Le mariage précoce des filles dans les communautés maasai au Kenya est directement lié aux questions d’insécurité des moyens de subsistance, comme le soutient la partenaire académique du CICADA Caroline Archambault. Archambault souligne l’importance de comprendre les perspectives des femmes sur les moyens de subsistance et la tenure foncière, car elles mettent l’accent sur la relation entre la terre et le bien-être pour les Maasai.
Mariage précoce et insécurité des moyens de subsistance
« Par l’ethnographie, je propose une mise en contexte des facteurs sous-jacents qui ont donné lieu aux pratiques de mariage précoce chez les Maasai à Enkop et je mets en évidence les difficultés contemporaines du pastoralisme face à la croissance démographique, l’instabilité climatique, la réforme du régime foncier et les insécurités et défis entourant l’éducation formelle… le mariage est situé non pas comme une relique de la tradition et du patriarcat malveillant, mais plutôt comme une adaptation contemporaine à l’insécurité des moyens de subsistance. »
Réforme de la tenure foncière et perspectives de genre
Caroline Archambault collabore avec les communautés maasai pour y étudier les régimes fonciers, l’éducation et le genre.
Archambault travaille également avec les communautés maasai afin d’y étudier les impacts sur le genre des réformes touchant à la tenure des terres. Sa recherche examine comment le passage de la gestion communautaire des terres à la privatisation affecte les femmes maasai différemment des hommes, et comment ces changements impactent leur bien-être global et la sécurité de leurs moyens de subsistance.

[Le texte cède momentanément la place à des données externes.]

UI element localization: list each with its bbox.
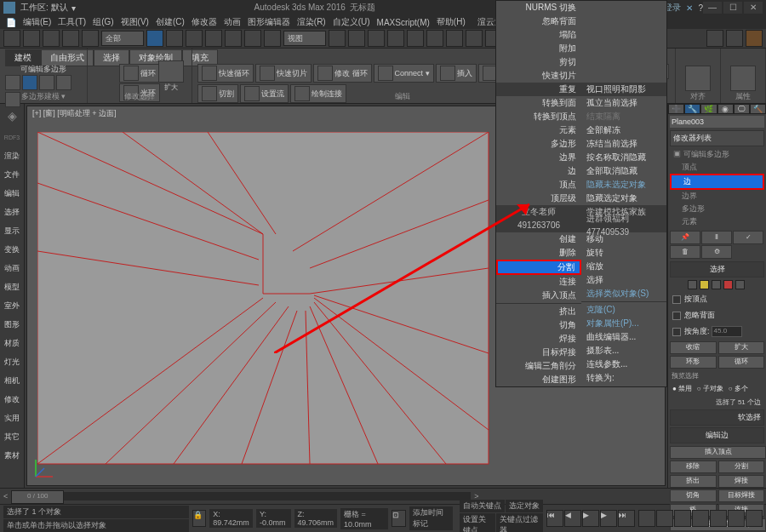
render-frame-button[interactable]	[726, 30, 743, 47]
coord-z[interactable]: Z: 49.706mm	[294, 509, 338, 528]
ctx-wireparam[interactable]: 连线参数...	[581, 358, 666, 371]
ribbon-insert[interactable]: 插入	[436, 64, 477, 83]
btn-shrink[interactable]: 收缩	[670, 341, 717, 354]
ctx-create[interactable]: 创建	[496, 232, 581, 246]
ctx-scale[interactable]: 缩放	[581, 260, 666, 273]
ctx-nurms[interactable]: NURMS 切换	[496, 1, 581, 14]
ctx-split[interactable]: 分割	[496, 260, 581, 275]
lb-render[interactable]: 渲染	[0, 146, 24, 165]
btn-loop[interactable]: 循环	[718, 356, 765, 369]
presel-subobj[interactable]: 子对象	[703, 384, 723, 393]
ribbon-grow-icon[interactable]	[158, 60, 184, 83]
keyfilter-button[interactable]: 关键点过滤器...	[496, 513, 543, 532]
vp-zoomext[interactable]	[674, 510, 691, 527]
vp-zoomall[interactable]	[656, 510, 673, 527]
lb-outdoor[interactable]: 室外	[0, 296, 24, 315]
autokey-button[interactable]: 自动关键点	[460, 500, 505, 512]
ctx-selectsimilar[interactable]: 选择类似对象(S)	[581, 287, 666, 300]
so-elem[interactable]	[735, 280, 745, 289]
minimize-button[interactable]: —	[703, 2, 722, 14]
cp-motion-tab[interactable]: ◉	[717, 104, 734, 114]
ctx-extrude[interactable]: 挤出	[496, 305, 581, 318]
play-toggle[interactable]: ▶	[582, 510, 599, 527]
ctx-chamfer[interactable]: 切角	[496, 318, 581, 332]
stack-showend[interactable]: Ⅱ	[701, 231, 732, 244]
angle-spinner[interactable]: 45.0	[712, 326, 742, 337]
chk-byvertex[interactable]	[672, 295, 681, 304]
stack-edge[interactable]: 边	[670, 174, 764, 190]
coord-y[interactable]: Y: -0.0mm	[256, 509, 291, 528]
time-slider[interactable]: < 0 / 100 >	[0, 488, 766, 504]
rollout-editedge[interactable]: 编辑边	[670, 427, 764, 443]
play-next[interactable]: ▶	[600, 510, 617, 527]
lb-material[interactable]: 材质	[0, 334, 24, 352]
close-button[interactable]: ✕	[744, 2, 763, 14]
so-border[interactable]	[712, 280, 721, 289]
vp-orbit[interactable]	[728, 510, 745, 527]
snap-button[interactable]	[348, 30, 365, 47]
lb-light[interactable]: 灯光	[0, 352, 24, 371]
window-crossing-button[interactable]	[205, 30, 222, 47]
bind-button[interactable]	[82, 30, 99, 47]
select-region-button[interactable]	[186, 30, 203, 47]
time-track[interactable]: 0 / 100	[11, 492, 471, 501]
ctx-insertv[interactable]: 插入顶点	[496, 289, 581, 302]
select-button[interactable]	[146, 30, 163, 47]
ctx-weld[interactable]: 焊接	[496, 332, 581, 346]
layers-button[interactable]	[466, 30, 483, 47]
vp-zoom[interactable]	[638, 510, 655, 527]
add-time-tag[interactable]: 添加时间标记	[409, 506, 453, 530]
ribbon-align-icon[interactable]	[685, 66, 711, 91]
lb-select[interactable]: 选择	[0, 203, 24, 221]
ctx-clone[interactable]: 克隆(C)	[581, 303, 666, 317]
rotate-button[interactable]	[244, 30, 261, 47]
so-edge[interactable]	[700, 280, 709, 289]
lb-other[interactable]: 其它	[0, 427, 24, 446]
redo-button[interactable]	[23, 30, 40, 47]
ctx-edittri[interactable]: 编辑三角剖分	[496, 359, 581, 373]
menu-group[interactable]: 组(G)	[90, 16, 116, 28]
exchange-icon[interactable]: ✕	[686, 3, 693, 13]
ctx-connect[interactable]: 连接	[496, 275, 581, 289]
lb-file[interactable]: 文件	[0, 165, 24, 184]
vp-fov[interactable]	[692, 510, 709, 527]
lb-shape[interactable]: 图形	[0, 315, 24, 334]
ribbon-cut[interactable]: 切割	[197, 84, 238, 103]
btn-grow[interactable]: 扩大	[718, 341, 765, 354]
ref-coord[interactable]: 视图	[283, 31, 326, 46]
object-name-field[interactable]: Plane003	[670, 116, 764, 128]
plane-object[interactable]	[37, 132, 497, 472]
ribbon-quickloop[interactable]: 快速循环	[197, 64, 254, 83]
btn-extrude[interactable]: 挤出	[670, 475, 717, 488]
menu-help[interactable]: 帮助(H)	[434, 16, 468, 28]
play-start[interactable]: ⏮	[546, 510, 563, 527]
ctx-convertto[interactable]: 转换为:	[581, 371, 666, 385]
ctx-ignoreback[interactable]: 忽略背面	[496, 14, 581, 28]
ribbon-connect[interactable]: Connect ▾	[374, 64, 434, 83]
menu-edit[interactable]: 编辑(E)	[20, 16, 54, 28]
stack-element[interactable]: 元素	[670, 215, 764, 228]
ribbon-props-icon[interactable]	[730, 66, 756, 91]
lb-util[interactable]: 实用	[0, 409, 24, 427]
spinner-snap-button[interactable]	[407, 30, 424, 47]
cp-utility-tab[interactable]: 🔨	[750, 104, 766, 114]
ctx-unhideall[interactable]: 全部取消隐藏	[581, 164, 666, 178]
render-button[interactable]	[746, 30, 763, 47]
chk-byangle[interactable]	[672, 328, 681, 336]
ctx-toplevel[interactable]: 顶层级	[496, 192, 581, 205]
ctx-border[interactable]: 边界	[496, 151, 581, 164]
ctx-delete[interactable]: 删除	[496, 246, 581, 260]
setkey-button[interactable]: 设置关键点	[460, 513, 495, 532]
ctx-tovertex[interactable]: 转换到顶点	[496, 110, 581, 123]
btn-remove[interactable]: 移除	[670, 460, 717, 473]
menu-create[interactable]: 创建(C)	[153, 16, 187, 28]
ribbon-setflow[interactable]: 设置流	[240, 84, 289, 103]
ctx-repeat[interactable]: 重复	[496, 83, 581, 96]
ctx-toface[interactable]: 转换到面	[496, 96, 581, 110]
maximize-button[interactable]: ☐	[723, 2, 742, 14]
ctx-hidesel[interactable]: 隐藏选定对象	[581, 192, 666, 205]
stack-unique[interactable]: ✓	[733, 231, 763, 244]
ctx-select[interactable]: 选择	[581, 273, 666, 287]
presel-off[interactable]: 禁用	[678, 384, 692, 393]
cp-modify-tab[interactable]: 🔧	[684, 104, 700, 114]
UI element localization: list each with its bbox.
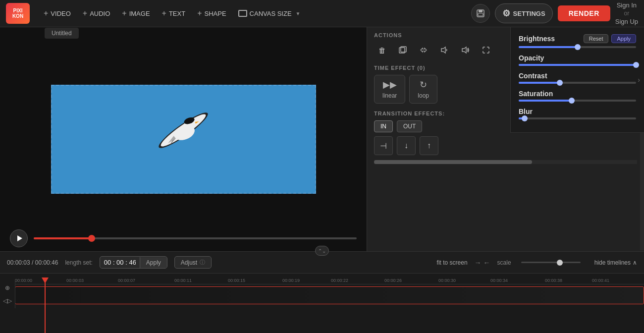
app-logo[interactable]: PIXI KON — [6, 3, 30, 24]
saturation-label: Saturation — [519, 90, 553, 98]
fullscreen-icon[interactable] — [478, 42, 494, 58]
settings-button[interactable]: ⚙ SETTINGS — [495, 3, 553, 23]
progress-thumb[interactable] — [88, 235, 95, 242]
timeline-ruler: 00:00:00 00:00:03 00:00:07 00:00:11 00:0… — [0, 274, 644, 284]
contrast-label: Contrast — [519, 72, 547, 80]
sign-up-link[interactable]: Sign Up — [615, 18, 638, 25]
fit-to-screen-label: fit to screen — [437, 259, 468, 266]
transition-down-icon[interactable]: ↓ — [397, 136, 416, 155]
transform-icon[interactable] — [416, 42, 431, 58]
or-divider: or — [624, 10, 630, 17]
plus-icon-text: + — [162, 9, 166, 18]
blur-label: Blur — [519, 108, 533, 115]
render-button[interactable]: RENDER — [558, 5, 610, 21]
top-navigation: PIXI KON + VIDEO + AUDIO + IMAGE + TEXT … — [0, 0, 644, 27]
svg-marker-14 — [441, 47, 445, 53]
nav-shape[interactable]: + SHAPE — [192, 6, 231, 21]
opacity-header: Opacity — [519, 54, 636, 62]
svg-marker-15 — [462, 47, 466, 53]
nav-canvas-size[interactable]: CANVAS SIZE ▼ — [233, 7, 306, 20]
nav-audio[interactable]: + AUDIO — [78, 6, 115, 21]
volume-down-icon[interactable] — [436, 42, 452, 58]
ruler-mark-11: 00:00:41 — [592, 278, 609, 283]
delete-icon[interactable]: 🗑 — [374, 42, 390, 58]
contrast-header: Contrast — [519, 72, 636, 80]
ruler-mark-9: 00:00:34 — [490, 278, 508, 283]
nav-right: ⚙ SETTINGS RENDER Sign In or Sign Up — [471, 1, 638, 25]
ruler-mark-8: 00:00:30 — [438, 278, 456, 283]
blur-effect: Blur — [519, 108, 636, 119]
video-frame — [51, 85, 316, 194]
saturation-slider[interactable] — [519, 100, 636, 102]
transition-effects-row: ⊣ ↓ ↑ — [374, 136, 637, 155]
blur-slider[interactable] — [519, 117, 636, 119]
canvas-icon — [238, 10, 247, 17]
transition-up-icon[interactable]: ↑ — [420, 136, 438, 155]
plus-icon-image: + — [122, 9, 126, 18]
tool-icon-2[interactable]: ◁▷ — [2, 295, 13, 306]
nav-video[interactable]: + VIDEO — [39, 6, 76, 21]
save-button[interactable] — [471, 4, 490, 23]
scale-thumb — [557, 260, 563, 266]
chevron-up-icon: ∧ — [633, 259, 637, 266]
hide-timelines-btn[interactable]: hide timelines ∧ — [594, 259, 637, 266]
tool-icon-1[interactable]: ⊕ — [2, 282, 13, 293]
timeline-track-area — [0, 284, 644, 326]
side-panel-scrollbar[interactable] — [374, 160, 637, 164]
volume-up-icon[interactable] — [457, 42, 473, 58]
brightness-header: Brightness Reset Apply — [519, 34, 636, 43]
brightness-reset-btn[interactable]: Reset — [584, 34, 609, 43]
duplicate-icon[interactable] — [395, 42, 411, 58]
opacity-effect: Opacity — [519, 54, 636, 66]
transition-in-btn[interactable]: IN — [374, 120, 393, 132]
blur-header: Blur — [519, 108, 636, 115]
time-option-linear[interactable]: ▶▶ linear — [374, 75, 405, 104]
scale-label: scale — [497, 259, 511, 266]
ruler-mark-5: 00:00:19 — [282, 278, 300, 283]
play-button[interactable] — [10, 229, 28, 247]
linear-icon: ▶▶ — [383, 79, 397, 90]
project-title-tab[interactable]: Untitled — [45, 28, 79, 39]
nav-text[interactable]: + TEXT — [157, 6, 191, 21]
plus-icon-audio: + — [83, 9, 87, 18]
length-input[interactable] — [100, 257, 140, 268]
plus-icon-shape: + — [197, 9, 202, 18]
contrast-effect: Contrast — [519, 72, 636, 84]
ruler-mark-7: 00:00:26 — [384, 278, 402, 283]
opacity-slider[interactable] — [519, 64, 636, 66]
time-option-loop[interactable]: ↻ loop — [409, 75, 437, 104]
effects-panel: Brightness Reset Apply Opacity Contrast — [510, 27, 644, 133]
auth-links: Sign In or Sign Up — [615, 1, 638, 25]
video-preview — [0, 27, 367, 251]
brightness-slider[interactable] — [519, 46, 636, 48]
svg-rect-1 — [479, 10, 483, 12]
progress-bar[interactable] — [34, 237, 357, 239]
save-icon — [476, 9, 485, 18]
ruler-mark-3: 00:00:11 — [174, 278, 192, 283]
info-icon: ⓘ — [200, 259, 205, 266]
length-apply-btn[interactable]: Apply — [140, 257, 167, 268]
ruler-mark-10: 00:00:38 — [545, 278, 562, 283]
sign-in-link[interactable]: Sign In — [617, 1, 637, 9]
arrow-right-icon: → — [475, 259, 482, 267]
bird-image — [129, 86, 238, 175]
svg-rect-2 — [478, 13, 483, 16]
brightness-apply-btn[interactable]: Apply — [611, 34, 636, 43]
transition-out-btn[interactable]: OUT — [397, 120, 422, 132]
adjust-button[interactable]: Adjust ⓘ — [174, 256, 212, 269]
video-track[interactable] — [15, 286, 644, 304]
chevron-down-icon: ▼ — [296, 11, 301, 16]
scale-slider[interactable] — [521, 262, 581, 263]
transition-cut-icon[interactable]: ⊣ — [374, 136, 393, 155]
play-controls — [10, 229, 357, 247]
left-tools: ⊕ ◁▷ — [0, 280, 15, 308]
playhead[interactable] — [45, 282, 46, 333]
panel-right-arrow[interactable]: › — [638, 76, 640, 84]
ruler-mark-4: 00:00:15 — [228, 278, 245, 283]
side-panel-scroll-thumb — [374, 160, 532, 164]
brightness-effect: Brightness Reset Apply — [519, 34, 636, 48]
drag-handle[interactable]: ⌃⌄ — [315, 246, 329, 256]
gear-icon: ⚙ — [502, 8, 510, 19]
nav-image[interactable]: + IMAGE — [117, 6, 155, 21]
contrast-slider[interactable] — [519, 82, 636, 84]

« Les pâturages libres utilisés par les éleveurs nomades du Kenya sont touchés par la réforme foncière, qui transforme leurs « systèmes coutumiers » de gestion communautaire en les privatisant et en les allouant en pleine propriété individuelle… localement, chez les Maasai du Kenya, les femmes ont des opinions bien arrêtées sur la façon dont cette privatisation affecte leur bien-être. Il est impératif que les points de vue et les opinions des femmes profitent aux débats et discussions sur la réforme de la tenure des terres de pâturage… comme on le voit dans le contexte des débats sur la tenure foncière à Maasailand, les positions des femmes élargissent notre compréhension des processus de tenure et des impacts très vastes qu’entraînent les changements de tenure. Les femmes maasai ont des préoccupations et des perspectives différentes de celles des hommes au sujet de la privatisation, [et] les expériences des femmes amélioreront notre compréhension des façons complexes dont la tenure peut affecter le développement. [Dans] les discussions actuelles, l’emphase est trop fortement placée sur la productivité et les résultats potentiels d’efficacité de la réforme foncière. Les femmes nous rappellent que la privatisation des pâturages a des conséquences sociales profondes et importantes qui sont des déterminants clés du bien-être. »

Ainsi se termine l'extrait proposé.